On Saturday, 2 August 2014 at 22:00:27 UTC, Andrew Godfrey wrote:
On Saturday, 2 August 2014 at 21:36:11 UTC, Tobias Pankrath wrote:
On Saturday, 2 August 2014 at 21:25:40 UTC, Ola Fosheim Grøstad wrote:
On Saturday, 2 August 2014 at 20:27:09 UTC, Andrei Alexandrescu wrote:
Hmmm... code that fails assertions is hardly working. -- Andrei

It is not the code that fails the assertion, it is the asserted proposition that has not be satisfied by the axioms in the program as it has been formulated in the context. It does not mean "can not be satisfied", but "has not been satisfied".

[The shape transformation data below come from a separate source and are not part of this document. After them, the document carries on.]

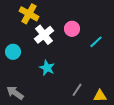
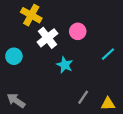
cyan line: (96, 42) -> (108, 54), moved
cyan star: (47, 68) -> (65, 65), moved

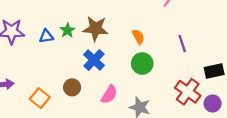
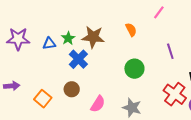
orange semicircle: (138, 37) -> (131, 30), moved
blue cross: (94, 60) -> (78, 59), moved
pink semicircle: (109, 94) -> (98, 104), moved

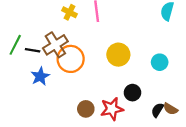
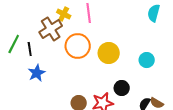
brown cross: (55, 45) -> (51, 29), moved
black line: (33, 50) -> (30, 49), turned 72
orange circle: (71, 59) -> (78, 46), moved

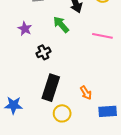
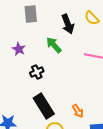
black rectangle: (51, 88) -> (44, 106), turned -50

Don't you agree, that a program that throws AssertError in non -release* build is broken?

* this is not the opposite of debug

By this definition of 'broken', I assert that most shipped software is broken.

I strongly disagree with that: if there's pressure for a release, most software in that condition has the assert _removed_ or _commented_, a bug opened, and a boss directive to do so so that it's boss responsibility having taken the risk.

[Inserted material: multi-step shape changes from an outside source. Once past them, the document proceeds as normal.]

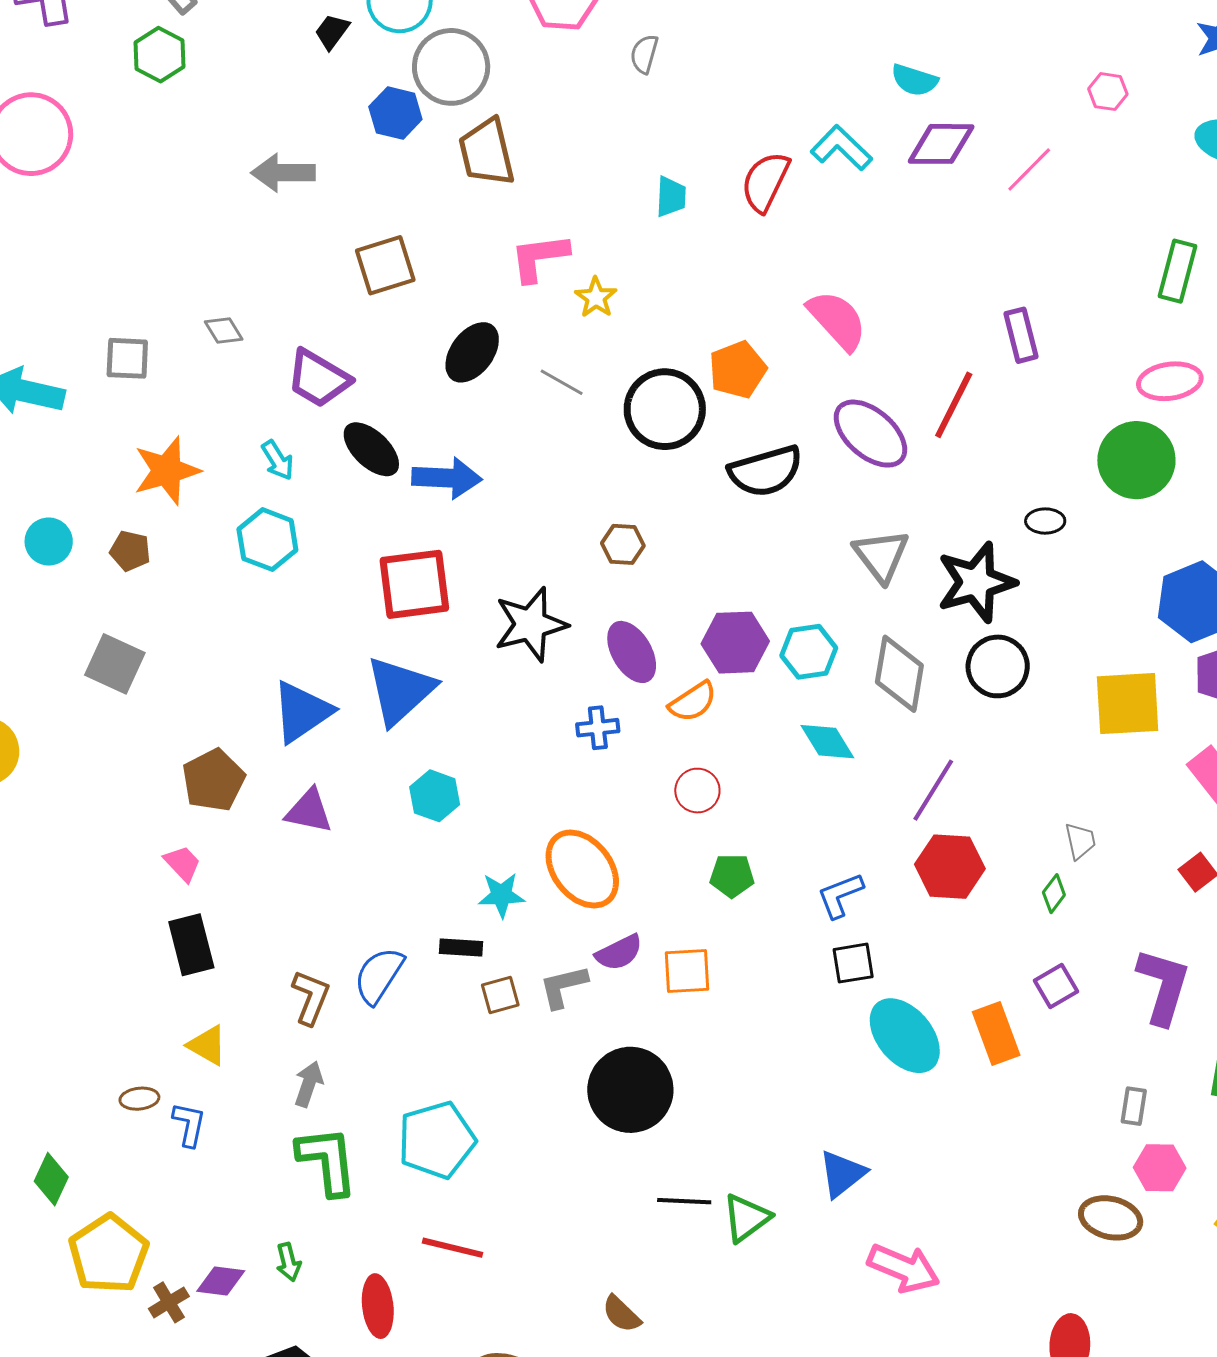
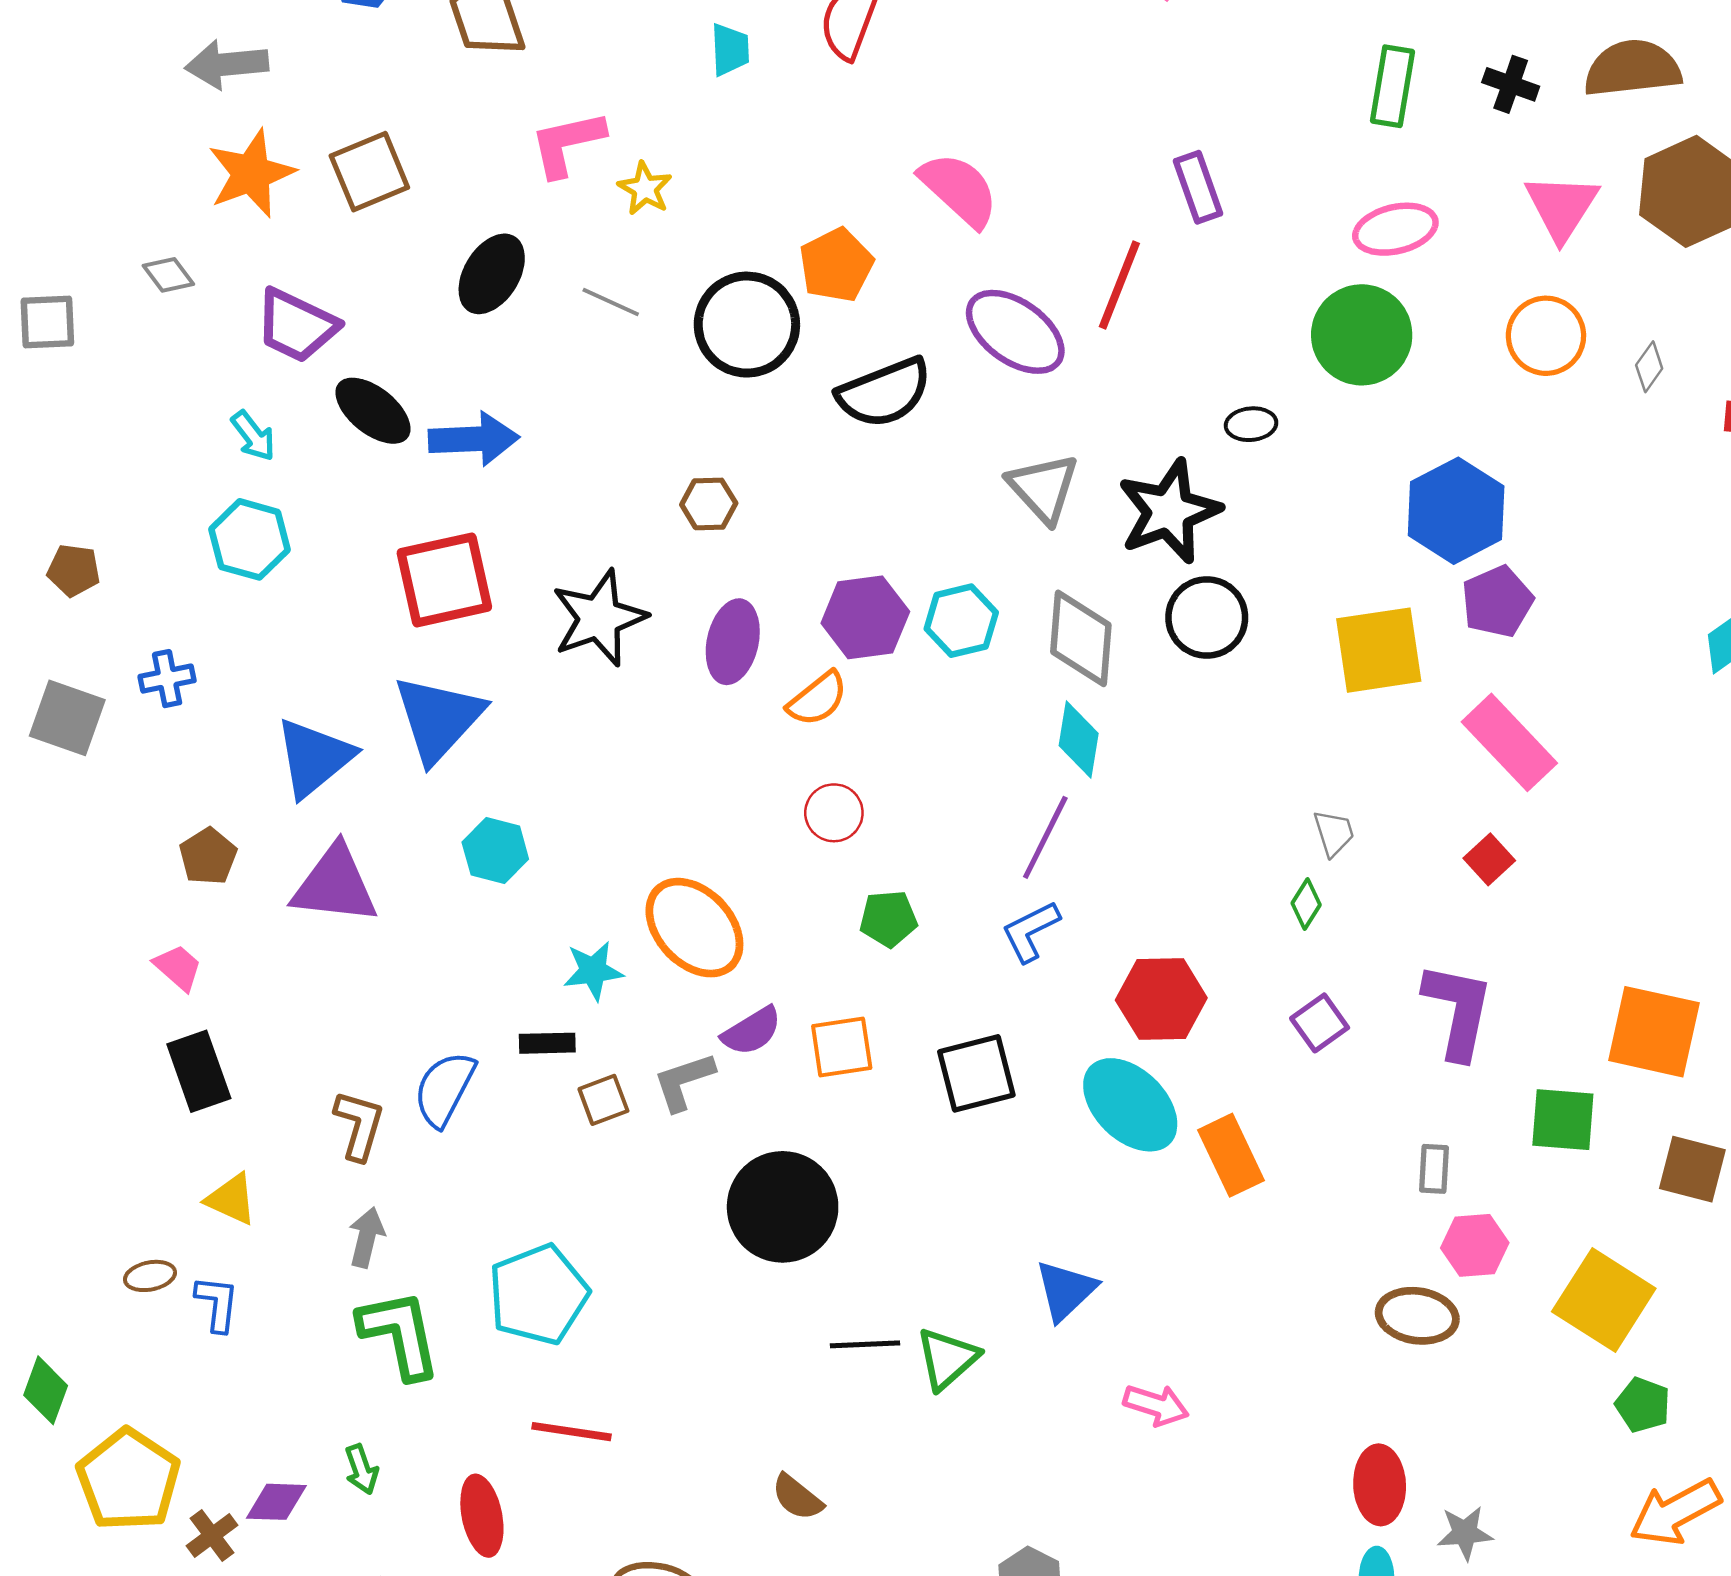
orange star: (167, 471) -> (251, 173), moved
purple ellipse: (632, 652) -> (733, 642), turned 48
blue cross: (598, 728) -> (167, 679), moved
cyan diamond: (827, 742) -> (1079, 739), moved, turned 46
brown pentagon: (213, 780) -> (208, 856), size x0.7
purple line: (933, 790) -> (1045, 837), moved
purple triangle: (309, 811) -> (335, 885), size x1.4
red hexagon: (950, 867) -> (1161, 999), moved
black square: (853, 963) -> (976, 1073), moved, size x1.4
orange rectangle: (996, 1033) -> (1231, 1155), moved
pink arrow: (904, 1268) -> (1156, 1405), size x0.7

The assert is _reinserted_ or _uncommented_ when there's someone hunting for that bug after the release.

If this operation can't be done because the failing asserts are a bazillion, compiling it in '-release' with the proposed assert/assume semantic don't change anything: from time to time, when the snowball of failed assert-optimisations will start to destroy the program logic, all that thing will explode in the face of the user.